Understanding instruction dispatching in Volta architecture

According to Volta whitepaper, there’re 4 processing block within an SM. A processing block has 1 Warp Scheduler and 1 Dispatch Unit. Also it has 8 FP64 units, 16 INT units, 16 FP32 units, 8 LD/ST units and 1 SFU.

Here’re some of my questions regarding instruction dispatching:

  • There’s only 1 dispatch unit so we can’t exploit ILP within a warp?

  • A warp contains 32 threads. Does this means that it requires 32 / 8 = 4 cycles to dispatch all 32 double precision instructions in a warp, and 32 / 16 = 2 cycles for int / single precision instructions, 32 / 8 = 4 cycles for load / store instructions, 32 / 1 = 32 cycles for special function instructions?

  • If we’re requesting coalesced memory (say ideal 1 transaction / request), can Volta do it on 1 LSU in 1 cycle?

By the way, I kept seeing error code 15 this request was blocked by the security rules when posting. I have no idea what is wrong for my post content. When I trying to reach Contact at https://developer.nvidia.com/contact, 403 Forbidden occurred after send message.

https://docs.nvidia.com/cuda/volta-tuning-guide/index.html

1.4.1.1. Instruction Scheduling
Each Volta SM includes 4 warp-scheduler units. Each scheduler handles a static set of warps and issues to a dedicated set of arithmetic instruction units. Instructions are performed over two cycles, and the schedulers can issue independent instructions every cycle. Dependent instruction issue latency for core FMA math operations are reduced to four clock cycles, compared to six cycles on Pascal.

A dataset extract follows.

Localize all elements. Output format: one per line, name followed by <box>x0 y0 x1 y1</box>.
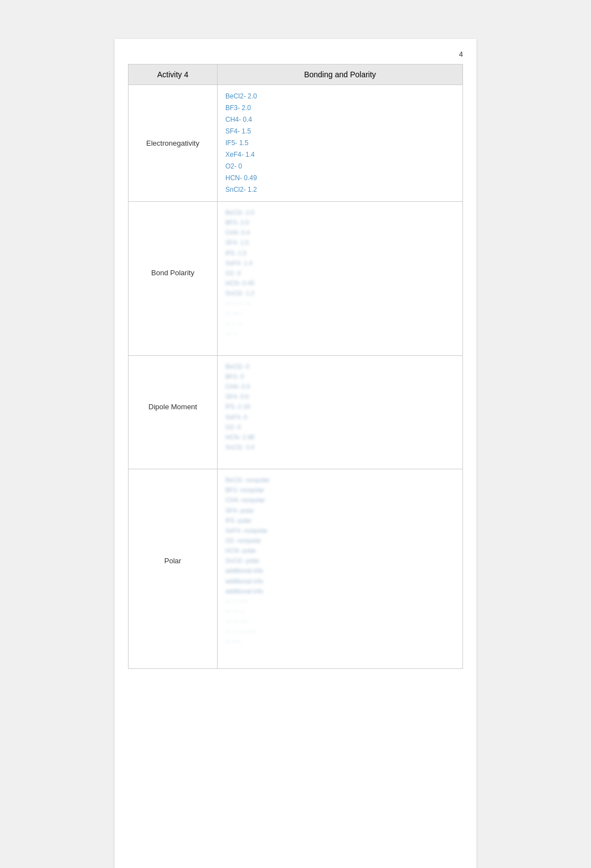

As a result, execution latencies of core math operations can be hidden by as few as 4 warps per SM, assuming 4-way instruction-level parallelism ILP per warp. Many more warps are, of course, recommended to cover the much greater latency of memory transactions and control-flow operations.

https://docs.nvidia.com/cuda/cuda-c-programming-guide/index.html#maximize-instruction-throughput

5.4.1. Arithmetic Instructions
In this section, throughputs are given in number of operations per clock cycle per multiprocessor. For a warp size of 32, one instruction corresponds to 32 operations, so if N is the number of operations per clock cycle, the instruction throughput is N/32 instructions per clock cycle.

For 64-bit floating-point add, multiply, multiply-add on CC 7.x, N = 32. Note, N = 2 on 7.5.

Maybe you can try https://devtalk.nvidia.com/default/board/359/forum-feedback/

- There’s only 1 dispatch unit so we can’t exploit ILP within a warp?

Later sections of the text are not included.